TASK INSTRUCTIONS: Return the lines below that contain the word "Леро".
◇ ◇ ◇ ◇
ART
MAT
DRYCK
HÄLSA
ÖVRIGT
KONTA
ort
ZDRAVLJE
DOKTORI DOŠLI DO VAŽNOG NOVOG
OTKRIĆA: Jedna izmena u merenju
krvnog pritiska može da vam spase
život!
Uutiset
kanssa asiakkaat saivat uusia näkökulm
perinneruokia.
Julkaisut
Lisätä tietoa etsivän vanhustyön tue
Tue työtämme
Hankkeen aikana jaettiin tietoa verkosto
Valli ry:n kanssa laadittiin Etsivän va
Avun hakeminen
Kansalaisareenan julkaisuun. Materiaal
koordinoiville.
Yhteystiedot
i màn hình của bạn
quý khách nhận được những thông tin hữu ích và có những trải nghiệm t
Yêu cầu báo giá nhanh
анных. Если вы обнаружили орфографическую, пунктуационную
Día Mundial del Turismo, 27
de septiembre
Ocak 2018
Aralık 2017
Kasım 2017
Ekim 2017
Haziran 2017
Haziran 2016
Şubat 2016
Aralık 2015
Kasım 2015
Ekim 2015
◇ ◇ ◇ ◇
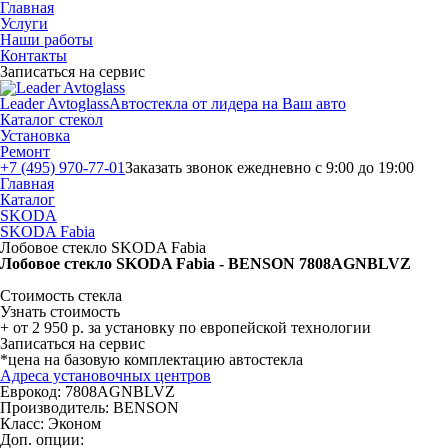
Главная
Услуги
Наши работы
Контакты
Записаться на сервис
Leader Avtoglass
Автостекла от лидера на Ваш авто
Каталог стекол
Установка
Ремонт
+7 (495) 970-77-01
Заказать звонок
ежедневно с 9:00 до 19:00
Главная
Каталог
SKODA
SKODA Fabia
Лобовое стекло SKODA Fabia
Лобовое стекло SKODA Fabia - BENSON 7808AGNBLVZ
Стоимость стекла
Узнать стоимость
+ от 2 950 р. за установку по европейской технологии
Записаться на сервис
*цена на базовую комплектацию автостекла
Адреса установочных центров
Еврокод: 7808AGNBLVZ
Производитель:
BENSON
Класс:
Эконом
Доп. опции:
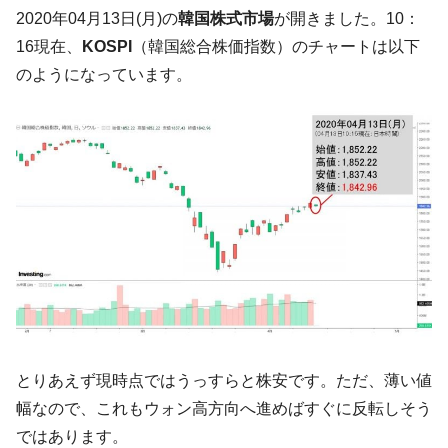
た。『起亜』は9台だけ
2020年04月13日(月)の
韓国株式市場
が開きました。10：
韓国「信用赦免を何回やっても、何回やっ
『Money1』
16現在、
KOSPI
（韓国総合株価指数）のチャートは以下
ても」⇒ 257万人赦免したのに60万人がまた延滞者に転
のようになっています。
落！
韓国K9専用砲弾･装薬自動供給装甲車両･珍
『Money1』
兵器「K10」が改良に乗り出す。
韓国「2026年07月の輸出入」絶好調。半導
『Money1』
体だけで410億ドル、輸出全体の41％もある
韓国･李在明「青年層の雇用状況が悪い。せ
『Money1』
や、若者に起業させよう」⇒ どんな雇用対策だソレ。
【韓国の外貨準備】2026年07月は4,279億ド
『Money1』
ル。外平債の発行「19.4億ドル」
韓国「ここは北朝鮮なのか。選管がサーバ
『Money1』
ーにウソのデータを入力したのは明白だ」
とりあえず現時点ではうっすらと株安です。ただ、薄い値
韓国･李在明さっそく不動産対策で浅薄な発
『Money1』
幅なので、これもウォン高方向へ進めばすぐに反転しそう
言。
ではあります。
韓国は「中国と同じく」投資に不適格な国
◇ ◇ ◇ ◇
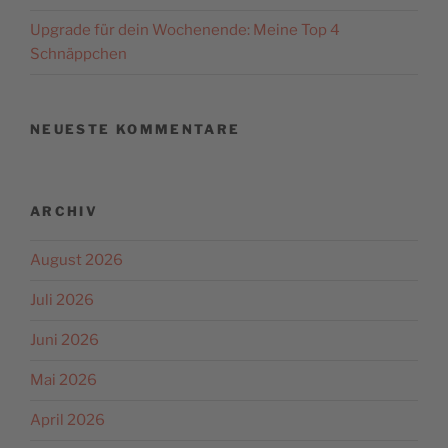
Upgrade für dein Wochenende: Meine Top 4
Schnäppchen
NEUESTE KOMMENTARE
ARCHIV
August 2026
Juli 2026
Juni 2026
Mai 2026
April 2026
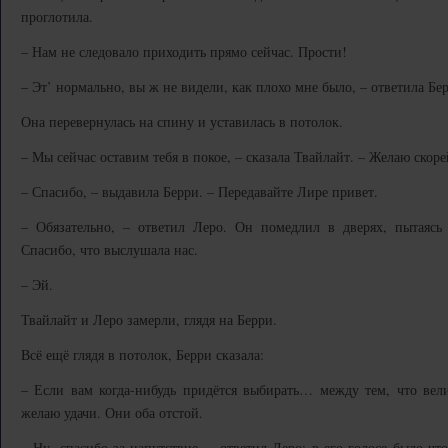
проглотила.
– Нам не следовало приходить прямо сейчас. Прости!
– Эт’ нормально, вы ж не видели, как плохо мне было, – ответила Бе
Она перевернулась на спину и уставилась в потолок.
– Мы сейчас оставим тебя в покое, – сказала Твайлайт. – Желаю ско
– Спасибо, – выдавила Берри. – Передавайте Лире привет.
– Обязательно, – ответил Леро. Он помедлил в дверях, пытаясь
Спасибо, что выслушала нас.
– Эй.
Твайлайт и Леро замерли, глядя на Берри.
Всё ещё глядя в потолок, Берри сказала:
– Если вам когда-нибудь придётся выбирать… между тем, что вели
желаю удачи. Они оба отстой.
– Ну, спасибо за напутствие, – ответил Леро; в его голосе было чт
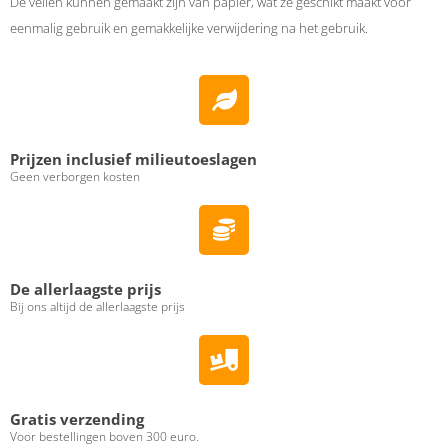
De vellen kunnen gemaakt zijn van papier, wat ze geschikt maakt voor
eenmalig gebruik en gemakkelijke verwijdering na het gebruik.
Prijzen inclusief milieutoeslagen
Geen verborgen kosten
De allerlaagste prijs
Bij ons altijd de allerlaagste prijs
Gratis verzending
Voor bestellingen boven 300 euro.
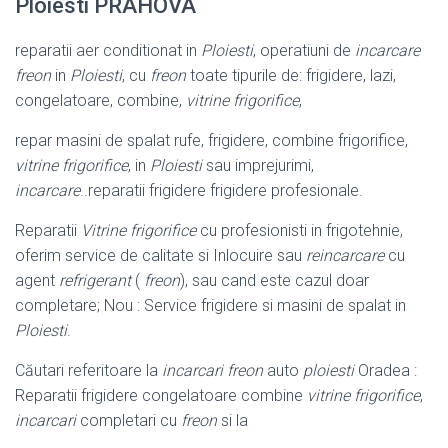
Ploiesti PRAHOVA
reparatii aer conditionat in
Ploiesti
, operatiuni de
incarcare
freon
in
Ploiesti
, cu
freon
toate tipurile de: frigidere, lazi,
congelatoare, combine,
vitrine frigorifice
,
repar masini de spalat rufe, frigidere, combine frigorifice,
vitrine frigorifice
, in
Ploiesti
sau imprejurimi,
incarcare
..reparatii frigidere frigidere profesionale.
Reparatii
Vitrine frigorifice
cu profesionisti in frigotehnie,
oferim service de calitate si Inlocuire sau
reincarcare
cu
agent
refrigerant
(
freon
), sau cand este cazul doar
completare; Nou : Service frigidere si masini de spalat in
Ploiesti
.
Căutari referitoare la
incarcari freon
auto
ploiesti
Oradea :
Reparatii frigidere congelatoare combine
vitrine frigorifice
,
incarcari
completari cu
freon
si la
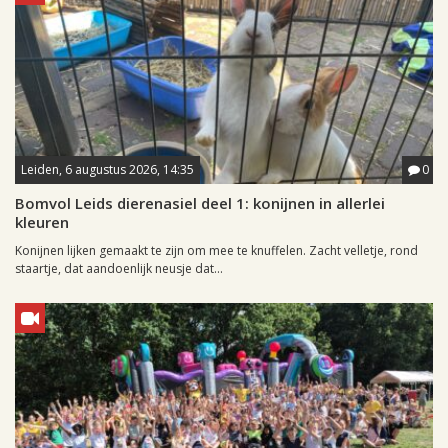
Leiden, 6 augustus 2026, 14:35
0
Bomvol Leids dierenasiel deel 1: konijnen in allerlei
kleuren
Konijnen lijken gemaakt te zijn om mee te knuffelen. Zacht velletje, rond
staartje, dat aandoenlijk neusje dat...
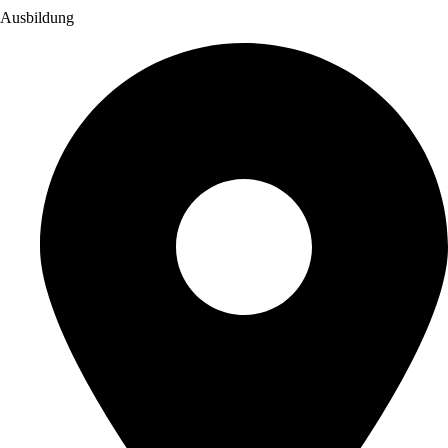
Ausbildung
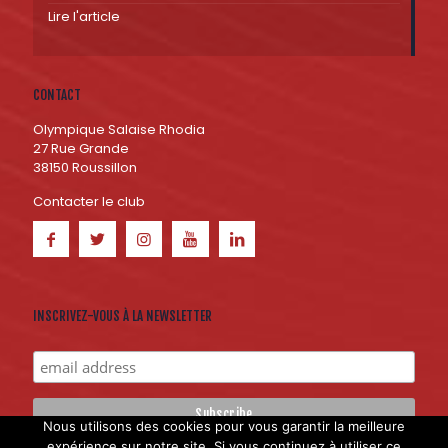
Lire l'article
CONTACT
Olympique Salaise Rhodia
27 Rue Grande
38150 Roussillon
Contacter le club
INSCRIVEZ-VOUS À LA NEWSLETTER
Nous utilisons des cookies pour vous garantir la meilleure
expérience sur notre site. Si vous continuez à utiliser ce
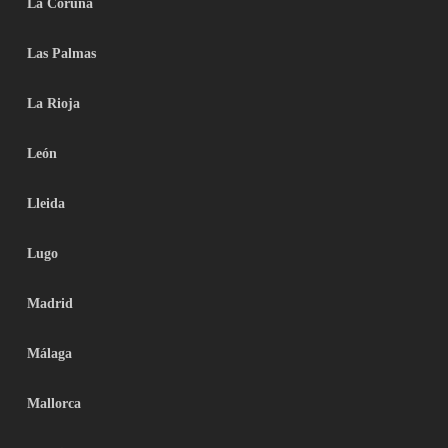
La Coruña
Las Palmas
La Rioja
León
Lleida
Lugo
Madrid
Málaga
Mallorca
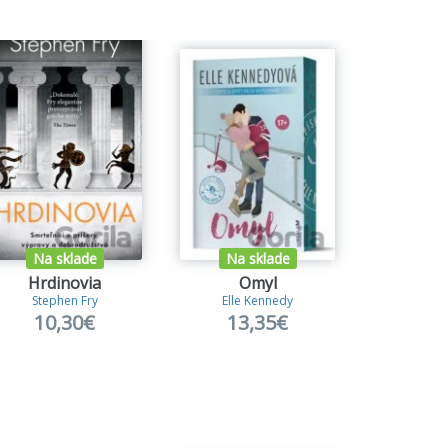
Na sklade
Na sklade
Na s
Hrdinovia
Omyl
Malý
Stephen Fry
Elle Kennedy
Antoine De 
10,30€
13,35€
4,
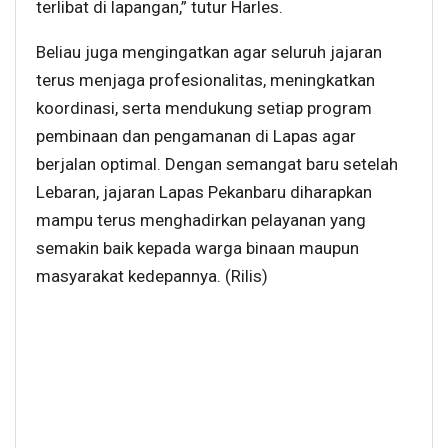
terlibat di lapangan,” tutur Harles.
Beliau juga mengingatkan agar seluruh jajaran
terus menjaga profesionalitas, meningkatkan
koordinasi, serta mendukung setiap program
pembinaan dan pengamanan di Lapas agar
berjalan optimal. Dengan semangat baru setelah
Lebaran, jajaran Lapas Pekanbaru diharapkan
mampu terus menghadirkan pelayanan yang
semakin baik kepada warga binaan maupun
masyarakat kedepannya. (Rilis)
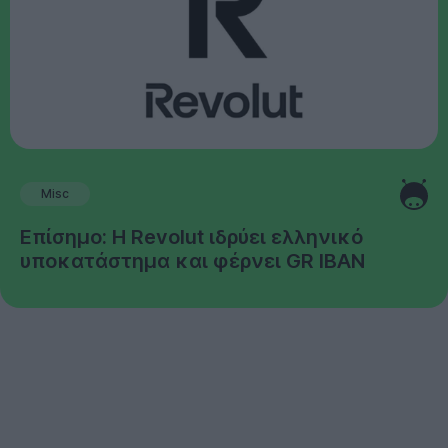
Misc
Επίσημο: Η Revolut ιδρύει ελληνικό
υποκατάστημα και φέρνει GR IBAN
◇ ◇ ◇ ◇
RESPONSE:
– Обязательно, – ответил Леро. Он помедлил в дверях, пытаясь
Твайлайт и Леро замерли, глядя на Берри.
– Ну, спасибо за напутствие, – ответил Леро; в его голосе было чт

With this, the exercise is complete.